• Extra Duty to Warn Could Equal Extra Patient Safety
  • August 14, 2017
  • On February 9, 2017, the Washington Supreme Court issued an important ruling in the case of Taylor v. Intuitive Surgical, Inc., requiring manufacturers of medical devices to give warnings to purchasing hospitals about the dangers of their products. In Taylor, a man died four years after surgery and the cause of death was determined to be complications that arose during the surgery as a result of the use of a medical device called a da Vinci robot. Taylor is a landmark decision – the first major decision to determine that manufacturers owe a separate duty to warn hospitals, rather than only having the duty to warn doctors who actually use the product or the patient themselves.

    The Court determined that the Washington Products Liability Act mandated a manufacturer’s duty to warn hospitals, but this duty may be similarly created by courts in other states. The foundation of this requirement is a basic principle of tort law – a manufacturer has a duty to warn the consumer. Hospitals, as purchasers, are the consumers of these medical devices, and thus other states may impose the same duty on manufacturers that the Washington Supreme Court did, referring to this basic principle of tort law.

    What Does This Mean For Patients?

    If other states follow Washington’s lead and require manufacturers of medical devices to warn hospitals of the dangers of their products, this could have a major positive impact on patients across the country.

    This additional duty to warn could lead to extra safety for patients.

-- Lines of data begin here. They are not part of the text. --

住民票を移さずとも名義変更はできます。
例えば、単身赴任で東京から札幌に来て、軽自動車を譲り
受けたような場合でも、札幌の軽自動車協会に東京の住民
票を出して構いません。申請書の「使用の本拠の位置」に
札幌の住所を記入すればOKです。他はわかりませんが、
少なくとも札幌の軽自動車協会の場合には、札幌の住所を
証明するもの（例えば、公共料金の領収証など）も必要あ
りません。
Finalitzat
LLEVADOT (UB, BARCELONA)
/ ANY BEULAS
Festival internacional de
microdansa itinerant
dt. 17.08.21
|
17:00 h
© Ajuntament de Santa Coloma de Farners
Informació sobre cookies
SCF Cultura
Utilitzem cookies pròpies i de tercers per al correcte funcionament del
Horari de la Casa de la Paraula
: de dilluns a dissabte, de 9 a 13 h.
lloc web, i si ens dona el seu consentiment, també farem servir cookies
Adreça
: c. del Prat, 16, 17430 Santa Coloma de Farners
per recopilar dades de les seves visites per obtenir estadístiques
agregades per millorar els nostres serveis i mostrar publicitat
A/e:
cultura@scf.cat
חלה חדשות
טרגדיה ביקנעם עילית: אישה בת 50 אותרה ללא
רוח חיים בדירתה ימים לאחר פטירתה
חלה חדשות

If a warning must be issued to hospitals, in addition to doctors and patients, there is an extra safeguard on the use of potentially dangerous medical devices. The hospital would be in a better position to be aware of the hazards of a medical device before deciding to purchase it, creating a check on patient safety before the doctors and patients are ever required to weigh the risks and benefits of using the device.

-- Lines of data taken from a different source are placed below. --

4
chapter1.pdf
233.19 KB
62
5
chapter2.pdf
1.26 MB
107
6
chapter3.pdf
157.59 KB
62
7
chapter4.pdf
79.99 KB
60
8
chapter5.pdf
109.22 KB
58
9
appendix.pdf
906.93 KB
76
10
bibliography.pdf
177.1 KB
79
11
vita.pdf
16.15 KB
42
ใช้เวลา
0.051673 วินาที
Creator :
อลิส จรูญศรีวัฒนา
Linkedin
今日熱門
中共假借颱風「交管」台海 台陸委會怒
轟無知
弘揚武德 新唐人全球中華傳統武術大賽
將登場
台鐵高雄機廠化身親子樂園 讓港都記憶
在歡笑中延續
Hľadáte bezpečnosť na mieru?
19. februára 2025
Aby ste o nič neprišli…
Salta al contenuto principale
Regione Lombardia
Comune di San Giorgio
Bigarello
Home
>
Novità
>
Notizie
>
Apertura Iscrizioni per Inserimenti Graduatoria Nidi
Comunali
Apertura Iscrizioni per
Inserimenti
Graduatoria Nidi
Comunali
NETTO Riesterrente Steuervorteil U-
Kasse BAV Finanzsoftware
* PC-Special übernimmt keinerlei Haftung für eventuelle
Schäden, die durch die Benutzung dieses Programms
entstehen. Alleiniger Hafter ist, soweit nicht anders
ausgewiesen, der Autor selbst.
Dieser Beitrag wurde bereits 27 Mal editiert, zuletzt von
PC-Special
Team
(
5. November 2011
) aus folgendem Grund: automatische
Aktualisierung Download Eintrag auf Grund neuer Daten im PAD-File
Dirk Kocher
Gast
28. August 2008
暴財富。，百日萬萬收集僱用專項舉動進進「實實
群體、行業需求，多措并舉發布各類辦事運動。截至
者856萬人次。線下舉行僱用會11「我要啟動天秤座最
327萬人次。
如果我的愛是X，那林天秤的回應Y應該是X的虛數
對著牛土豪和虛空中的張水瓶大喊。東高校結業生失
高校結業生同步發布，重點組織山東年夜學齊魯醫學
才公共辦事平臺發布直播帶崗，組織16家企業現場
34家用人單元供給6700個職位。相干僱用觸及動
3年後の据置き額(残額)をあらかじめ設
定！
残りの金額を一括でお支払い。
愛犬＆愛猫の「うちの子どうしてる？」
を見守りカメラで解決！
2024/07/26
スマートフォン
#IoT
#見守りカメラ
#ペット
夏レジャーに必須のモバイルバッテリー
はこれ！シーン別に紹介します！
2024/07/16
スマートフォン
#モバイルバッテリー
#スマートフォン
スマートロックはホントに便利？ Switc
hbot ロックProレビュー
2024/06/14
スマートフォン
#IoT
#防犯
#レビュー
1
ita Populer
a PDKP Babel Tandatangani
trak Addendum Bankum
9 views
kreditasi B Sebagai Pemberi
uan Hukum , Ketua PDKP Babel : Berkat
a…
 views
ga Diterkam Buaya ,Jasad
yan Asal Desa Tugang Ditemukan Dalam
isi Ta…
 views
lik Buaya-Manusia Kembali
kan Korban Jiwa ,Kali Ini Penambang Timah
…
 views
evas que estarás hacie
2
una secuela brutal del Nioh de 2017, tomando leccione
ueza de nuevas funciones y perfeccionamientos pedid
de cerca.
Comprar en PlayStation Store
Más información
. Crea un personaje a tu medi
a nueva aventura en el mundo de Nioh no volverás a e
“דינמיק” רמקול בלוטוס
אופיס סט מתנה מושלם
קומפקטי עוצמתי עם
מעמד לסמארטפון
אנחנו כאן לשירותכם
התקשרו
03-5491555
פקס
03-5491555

    Manufacturers, of course, would prefer to avoid this additional advancement in transparency…

    Medical device manufactures have threatened that requiring this additional step will reduce their willingness to produce new products. They claim to fear the extra risk involved with alerting hospitals. Namely, medical device makers argue there would be a greater potential for law suits alleging a manufacturer’s failure to warn the hospital as a cause of a patient’s injury. But, the additional communication with hospitals and heightened requirement are desirable. The new regulation will provide for better transparency and serve to advance patient safety across the country.